Do You Need an Anti-Virus Program?

A computer virus is your enemy – big time. It typically attaches itself to other programs which must be run in order for the virus to be activated. It may only do minor damage, for example it might display bugs running around on your screen; or it could do major damage like erasing everything on your hard drive and disabling your computer. Obviously you must protect yourself.

A computer virus is your enemy – big time. It typically attaches itself to other programs which must be run in order for the virus to be activated. The damage that it does may be minor, for example it might just display bugs running around your screen; or it could do major damage like erasing everything on your hard drive and disabling your computer. Obviously you must protect yourself.

A virus attacks your computer system and hides in many ways. It can search your hard drive and find a place to hide itself. It may alter certain information contained on your hard drive to try and hide from your anti-virus software. The virus may monitor when files are opened and closed and try to protect itself by temporarily removing itself and replacing itself with an uninfected file. (These bad guys are very clever.) It may reproduce itself; it may transform itself to escape identification. It may create a backup, so if the original is detected and removed, the backup still infects your computer. 

How does anti-virus software work? Actually it’s very ingenious. The anti-virus software scans all your files looking to match “signatures” for known viruses. Every anti-virus program has a list (directory) of known virus markings (”signatures”) and it seeks to discover if your computer has any of these in any program on your hard drive. Since new viruses are constantly cropping up, these directories must be updated frequently with new “signatures.” Good anti-virus programs also look to identify suspicious behavior of any program on your computer which might indicate a virus is present. When your anti-virus program finds a virus, it may attempt to repair the file by removing the virus, or quarantine the file so it can’t spread the virus or infect other programs, or it may delete the entire file.

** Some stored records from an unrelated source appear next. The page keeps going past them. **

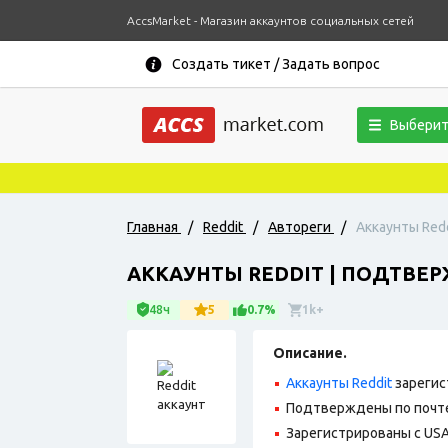
AccsMarket - Магазин аккаунтов социальных сетей
Создать тикет / Задать вопрос
Выберит
Главная
/
Reddit
/
Автореги
/
Аккаунты Red
АККАУНТЫ REDDIT | ПОДТВЕР
48ч
5
0.7%
1k+
Описание.
Аккаунты Reddit
зарегис
Подтверждены по почте
Зарегистрированы с USA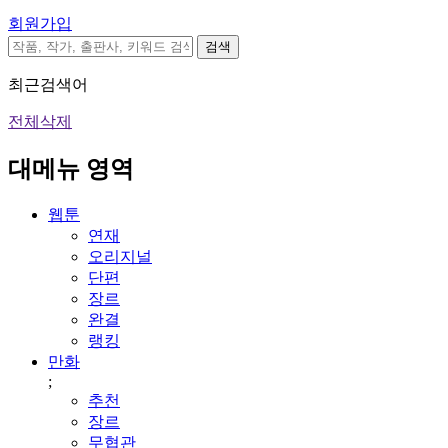
회원가입
검색
최근검색어
전체삭제
대메뉴 영역
웹툰
연재
오리지널
단편
장르
완결
랭킹
만화
;
추천
장르
무협관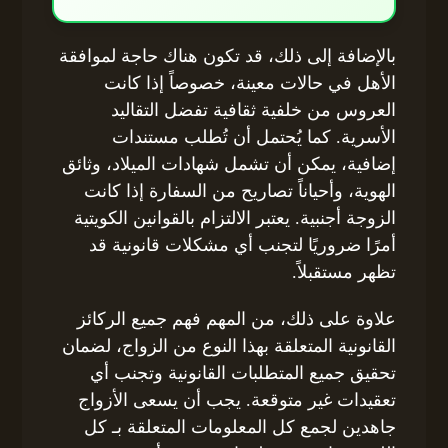
بالإضافة إلى ذلك، قد تكون هناك حاجة لموافقة
الأهل في حالات معينة، خصوصاً إذا كانت
العروس من خلفية ثقافية تفضل التقاليد
الأسرية. كما يُحتمل أن تُطلب مستندات
إضافية، يمكن أن تشمل شهادات الميلاد، وثائق
الهوية، وأحياناً تصاريح من السفارة إذا كانت
الزوجة أجنبية. يعتبر الالتزام بالقوانين الكويتية
أمرًا ضروريًا لتجنب أي مشكلات قانونية قد
تظهر مستقبلاً.
علاوة على ذلك، من المهم فهم جميع الركائز
القانونية المتعلقة بهذا النوع من الزواج، لضمان
تحقيق جميع المتطلبات القانونية وتجنب أي
تعقيدات غير متوقعة. يجب أن يسعى الأزواج
جاهدين لجمع كل المعلومات المتعلقة بـ كل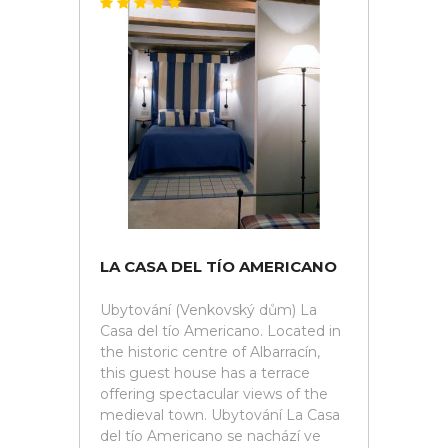
LA CASA DEL TÍO AMERICANO
Ubytování (Venkovský dům) La
Casa del tío Americano. Located in
the historic centre of Albarracín,
this guest house has a terrace
offering spectacular views of the
medieval town. Ubytování La Casa
del tío Americano se nachází ve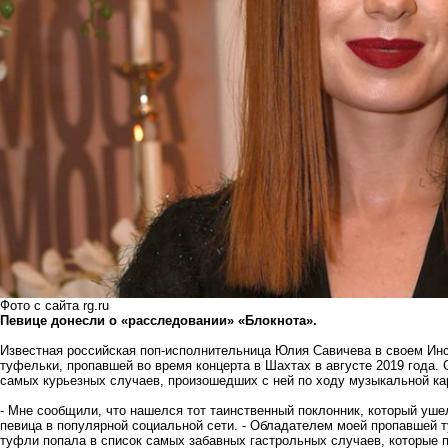
Фото с сайта rg.ru
Певице донесли о «расследовании» «Блокнота».
Известная российская поп-исполнительница Юлия Савичева в своем Инс
туфельки,
пропавшей во время концерта в Шахтах
в августе 2019 года. 
самых курьезных случаев, произошедших с ней по ходу музыкальной ка
- Мне сообщили, что нашелся тот таинственный поклонник, который ушел
певица в популярной социальной сети. - Обладателем моей пропавшей
туфли попала в список самых забавных гастрольных случаев, которые пр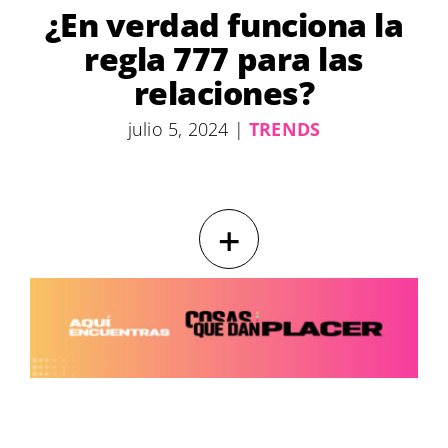
¿En verdad funciona la
regla 777 para las
relaciones?
julio 5, 2024
|
TRENDS
+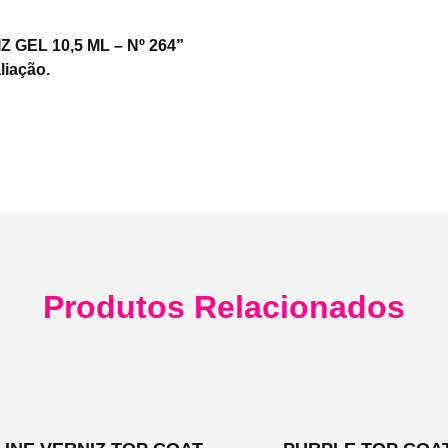
Z GEL 10,5 ML – Nº 264”
liação.
Produtos Relacionados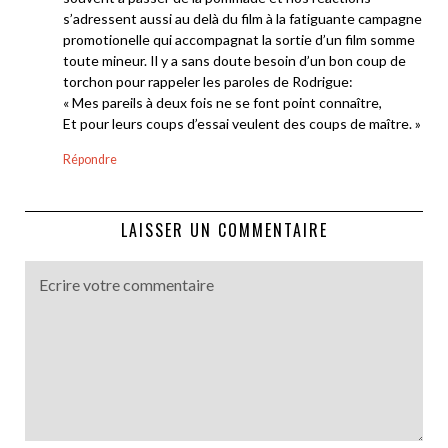
s’adressent aussi au delà du film à la fatiguante campagne
promotionelle qui accompagnat la sortie d’un film somme
toute mineur. Il y a sans doute besoin d’un bon coup de
torchon pour rappeler les paroles de Rodrigue:
« Mes pareils à deux fois ne se font point connaître,
Et pour leurs coups d’essai veulent des coups de maître. »
Répondre
LAISSER UN COMMENTAIRE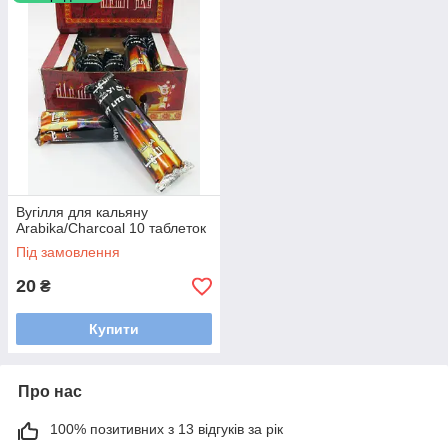
Вугілля для кальяну
Arabika/Charcoal 10 таблеток
Під замовлення
20
₴
Купити
Про нас
100% позитивних з 13 відгуків за рік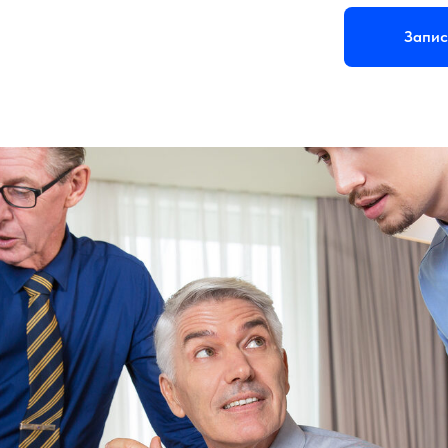
Запис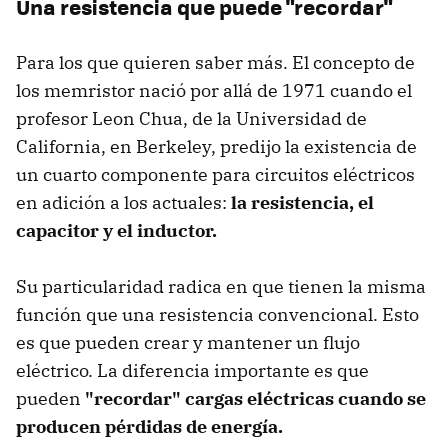
Una resistencia que puede "recordar"
Para los que quieren saber más. El concepto de
los memristor nació por allá de 1971 cuando el
profesor Leon Chua, de la Universidad de
California, en Berkeley, predijo la existencia de
un cuarto componente para circuitos eléctricos
en adición a los actuales:
la resistencia, el
capacitor y el inductor.
Su particularidad radica en que tienen la misma
función que una resistencia convencional. Esto
es que pueden crear y mantener un flujo
eléctrico. La diferencia importante es que
pueden
"recordar" cargas eléctricas cuando se
producen pérdidas de energía.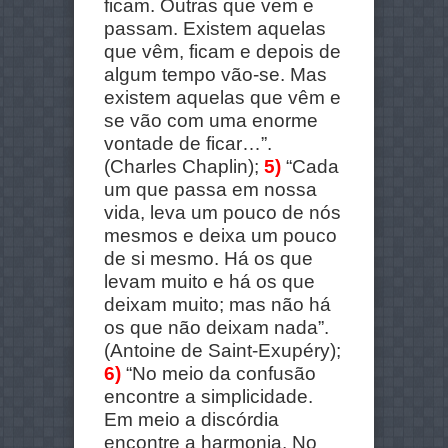
ficam. Outras que vem e
passam. Existem aquelas
que vêm, ficam e depois de
algum tempo vão-se. Mas
existem aquelas que vêm e
se vão com uma enorme
vontade de ficar…”.
(Charles Chaplin);
5)
“Cada
um que passa em nossa
vida, leva um pouco de nós
mesmos e deixa um pouco
de si mesmo. Há os que
levam muito e há os que
deixam muito; mas não há
os que não deixam nada”.
(Antoine de Saint-Exupéry);
6)
“No meio da confusão
encontre a simplicidade.
Em meio a discórdia
encontre a harmonia. No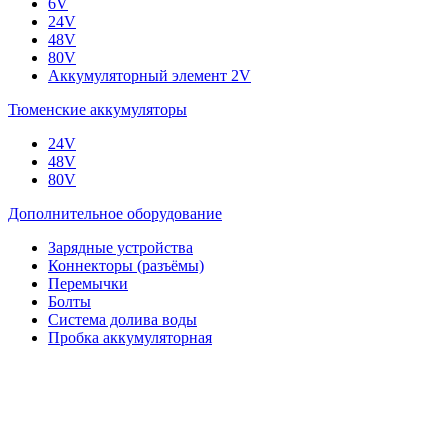
6V
24V
48V
80V
Аккумуляторный элемент 2V
Тюменские аккумуляторы
24V
48V
80V
Дополнительное оборудование
Зарядные устройства
Коннекторы (разъёмы)
Перемычки
Болты
Система долива воды
Пробка аккумуляторная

Norton and McAfee are the 600-pound gorillas in the anti-virus field, but they are known to have some drawbacks. For example, they may slow your computer’s performance. They may interfere with you trying to run other programs and with downloading and/or updating other programs. Investigate these two anti-virus programs carefully and look at some other anti-virus programs.  Whatever you do, do not put more than one anti-virus program on your computer. Each thinks the other is a virus, and that’s asking for trouble. 

How do you get a virus? Many things you do on a computer hooked to the internet could allow a virus to install itself. When you download a free game, a free movie, or a song; when you open an e-mail attachment, you may be opening up your computer for a virus invasion. Viruses are often attached to seemingly innocent files. 

How do you know if you have a virus on your computer? If your computer is behaving erratically or in any way performing differently from usual, you may have a virus. If your computer is dead in the water and won’t start, you may have a virus. 

I strongly recommend you do some research, investigate carefully and put an anti-virus program on your computer. I also recommend that you schedule daily scans to protect yourself, and daily updates. I have anti-virus software on each of my computers and they are scanned and updated automatically on startup.